General Framework for Experiment-Related Object(s)


    • A System State Specification (such as an initial condition, or starting state)
    • A System Modification Specification
    • Expected Outcome of experimental procedure

Experiment Outcome Object:

    • Experiment Result.
    • Progress Measure.

Expected Outcome Set:

    • List of Experiment Outcome Objects Oi
    • Estimated probability P(Oi) that each particular outcome will occur.
    • VOI score V(Oi) associated with each particular outcome=P(Oi)×the Progress Measure of Oi.
    • VOI (Exp)=SUM over all outcomes of Product of Probability of an outcome occurring, Pr (Outcome i) and the VOI (outcome i)

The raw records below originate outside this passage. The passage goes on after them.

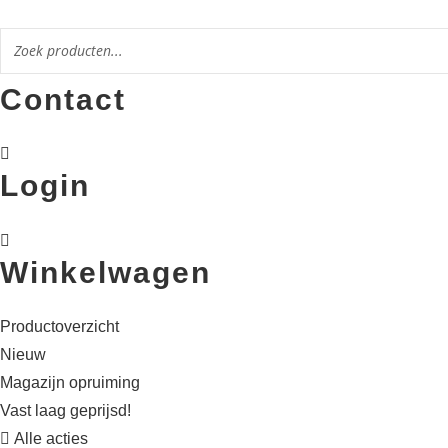
Ga
naar
de
Contact
inhoud
Login
Winkelwagen
Productoverzicht
Nieuw
Magazijn opruiming
Vast laag geprijsd!
Alle acties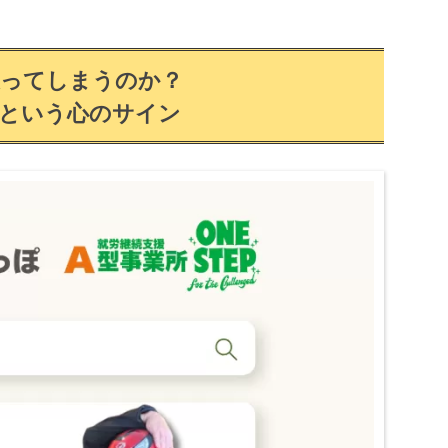
戻ってしまうのか？
」という心のサイン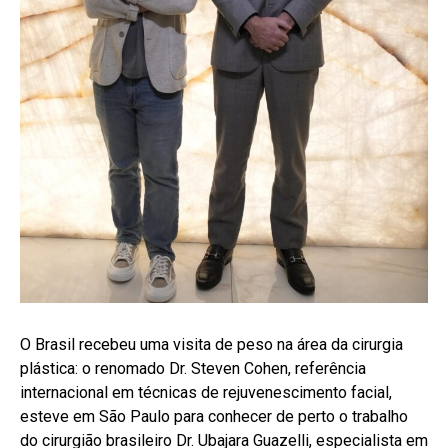
O Brasil recebeu uma visita de peso na área da cirurgia
plástica: o renomado Dr. Steven Cohen, referência
internacional em técnicas de rejuvenescimento facial,
esteve em São Paulo para conhecer de perto o trabalho
do cirurgião brasileiro Dr. Ubajara Guazelli, especialista em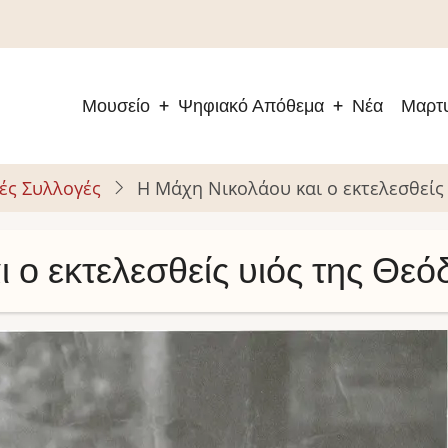
Μουσείο
Ψηφιακό Απόθεμα
Νέα
Μαρτυ
Main
navigation
ές Συλλογές
Η Μάχη Νικολάου και ο εκτελεσθεί
 ο εκτελεσθείς υιός της Θε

Experiment-Related Object Framework for Chess Problem Example

Experiment Object Properties:

    • A Board State Object.
    • Specification of the move: (x1, y1)->(x2, y2).

Board State Object Properties:

    • List of board positions (x, y) for each queen.

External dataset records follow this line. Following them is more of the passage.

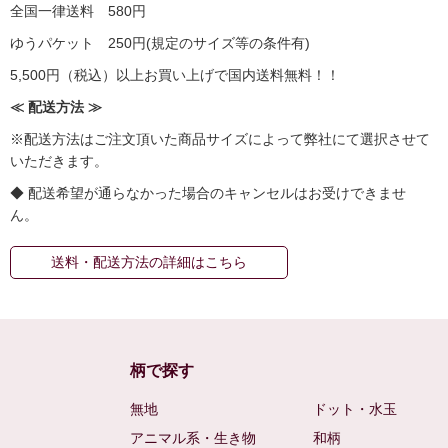
全国一律送料 580円
ゆうパケット 250円(規定のサイズ等の条件有)
5,500円（税込）以上お買い上げで国内送料無料！！
≪ 配送方法 ≫
※配送方法はご注文頂いた商品サイズによって弊社にて選択させて
いただきます。
◆ 配送希望が通らなかった場合のキャンセルはお受けできませ
ん。
送料・配送方法の詳細はこちら
柄で探す
無地
ドット・水玉
アニマル系・生き物
和柄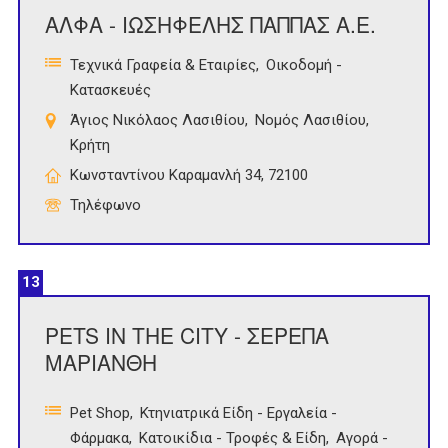
ΑΛΦΑ - ΙΩΣΗΦΕΛΗΣ ΠΑΠΠΑΣ Α.Ε.
Τεχνικά Γραφεία & Εταιρίες
Οικοδομή -
Κατασκευές
Άγιος Νικόλαος Λασιθίου
Νομός Λασιθίου
Κρήτη
Κωνσταντίνου Καραμανλή 34, 72100
Τηλέφωνο
13
PETS IN THE CITY - ΣΕΡΕΠΑ
ΜΑΡΙΑΝΘΗ
Pet Shop
Κτηνιατρικά Είδη - Εργαλεία -
Φάρμακα
Κατοικίδια - Τροφές & Είδη
Αγορά -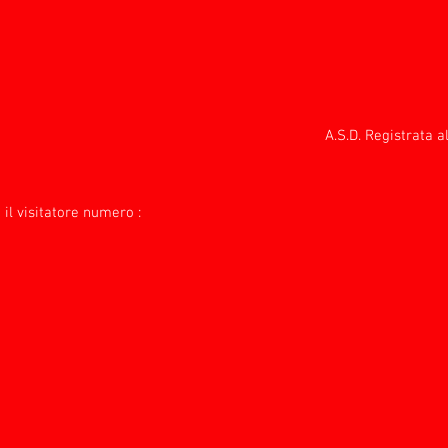
A.S.D. Registrata 
 il visitatore numero :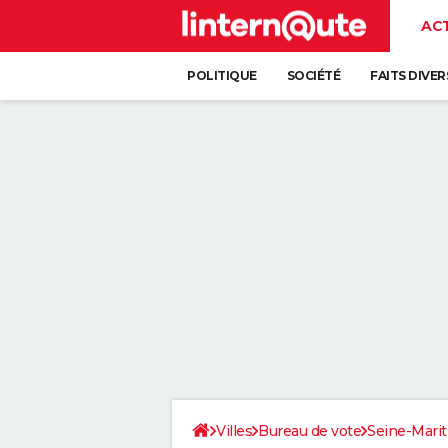
AC
POLITIQUE
SOCIÉTÉ
FAITS DIVER
Villes
Bureau de vote
Seine-Mari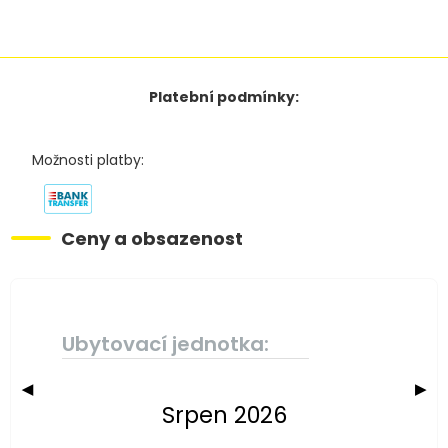
Platební podmínky:
Možnosti platby:
Ceny a obsazenost
Ubytovací jednotka:
◀
▶
Srpen 2026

Experiment Outcome Object Properties:

    • Board State Object represented.
    • Progress Measure: the number of unthreatened queens.

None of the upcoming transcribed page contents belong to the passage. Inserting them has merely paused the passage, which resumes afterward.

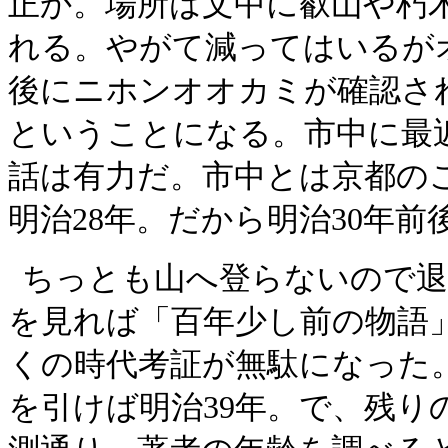
正か。場所は文中に叡山や朽
れる。やがて減ってはいるが
後にニホンオオカミが確認さ
ということになる。市中に最
話は有力だ。市中とは京都の
明治
28
年。だから明治
30
年前
ちっとも山へ登らないので退
を見れば「百年少し前の物語
くの時代考証が無駄になった
を引けば明治
39
年。で、残り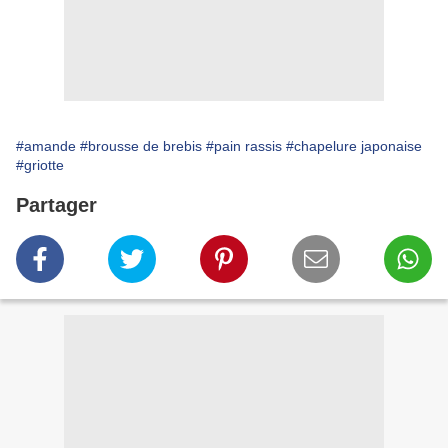
#amande
#brousse de brebis
#pain rassis
#chapelure japonaise
#griotte
Partager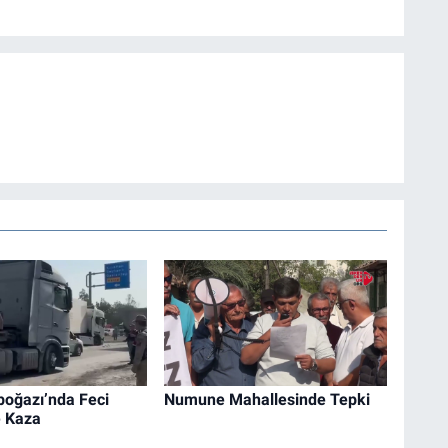
boğazı’nda Feci
Numune Mahallesinde Tepki
e Kaza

Expected Outcome Set Properties:

    • List of Experiment Outcome Objects Oi, sorted by decreasing total number of threats I(Oi).
    • VOI associated with each Experiment Outcome Object (this will be set to the total number of threats T(Oi) for each Experiment Outcome Object Oi.

Knowledge Base Object:

    • Map from Board State Objects to number of unthreatened queens.
    • List of Board State Objects, sorted by decreasing number of unthreatened queens.
      Algorithm for calculating expected outcome set for a given Experiment Object E:
    • 1. Read upper bound on number of outcomes desired as N.
    • 2. Create an empty list L of N/8 Board State Objects.
    • 3. For all moves (x1, y1)->(x2, y2) which are valid for E's Board State Object:
    • 4. Apply the move to get resulting Board State B.
    • 5. If B is not already in the Knowledge Base, then:
    • 6. Calculate T(B) as the number of threats in B.
    • 7. If there is a Board State C in L such that T(B)<T(C), then:
    • 8. Add B to L, replacing C if L is already full.
    • 9. Loop back to step 3.
    • 10. Create an empty list R of N Experiment Outcome Objects.
    • 11. For all Board States B in L:
    • 12. For all integers i from 0 up to 8:
    • 13. Add an Experiment Outcome Object consisting of B as the Board State and i as the number of unthreatened queens to R.
    • 14. Loop back to step 12.
    • 15. Loop back to step 11.

EXAMPLE 8 Application Example for Business Method and ABRS use in Drug Screening

An embodiment of the invention further provides for a user to interact with a Query Manager module, as illustrated by the following ‘pseudocode’ examples of partial scoping selections (where user response choices are indicated inside “quotation marks”:

Set Goal: “Select and prioritize lead compounds through an efficacy screening assay”

Set Sub-Goal: “Use gene and protein expression profiles to screen for efficacious compounds”

Set Domain: “Biomedical—Drug Discovery and Development Pipeline”

Set Research Phase: “Late Discovery/Lead Prioritization”

Set KeyWords and Phrases: “Lead Selection, Lead Compound Screen”

Set Research Participants:

    • “* Scientists involved in high-throughput screens (HTS)”
    • “* Drug discovery scientists”
    • “* ADME scientists”

Set EO Choice Parameters:

    • “Compounds from purchased combinatorial libraries”
    • “FTO eligible composition-of-matter”
    • “efficacy”
    • “patent rights”
    • “one organ system”
    • “liver”
    • “in vitro assay”

Set Budget parameters: “$ XXX dollars”

Set Deadline: “6 weeks”

Set Database: “Biomedical Ontology KB-01”

Set KB Integration: “Genomics, Proteomics, Metabolomics, Pharmacogenetics”

Set dimensionality: “&D parameters; 10,000 limit each”

Set EO Type: “HTS assay”

Set ExpChamber Type: “Robotic”

Set DAE parameter: “[Autoselect]”

The above example of Query Manager settings chosen by the user (which can comprise the User-Specified Goal (USG) directive to the Query Manager and the ExpDir Modules) are meant to be illustrative only and are not meant to limit in any way the number, type, extent, form or format of the range of potential user-interface interactions that could occur between the user and the Query Manager in various embodiments of the invention. For example, one preferred embodiment can provide further interaction in the form of feedback from the Query Manager to the user that extracts from experiment and/or research guidelines and/or tutorials that are stored in the system's knowledge base (KB) and/or on other distributed KBs within the research potential of the studied system domain. Furthermore, the Query Manager in various embodiments can provide functional interaction with the data residing in various Experiment Objects as they rise toward selection by the Experiment Chooser component. For instance, information about potential assay CROs or collaborative laboratories could be returned to the user:

QM/ED RESPONSE: “Companies that have some assays in place:”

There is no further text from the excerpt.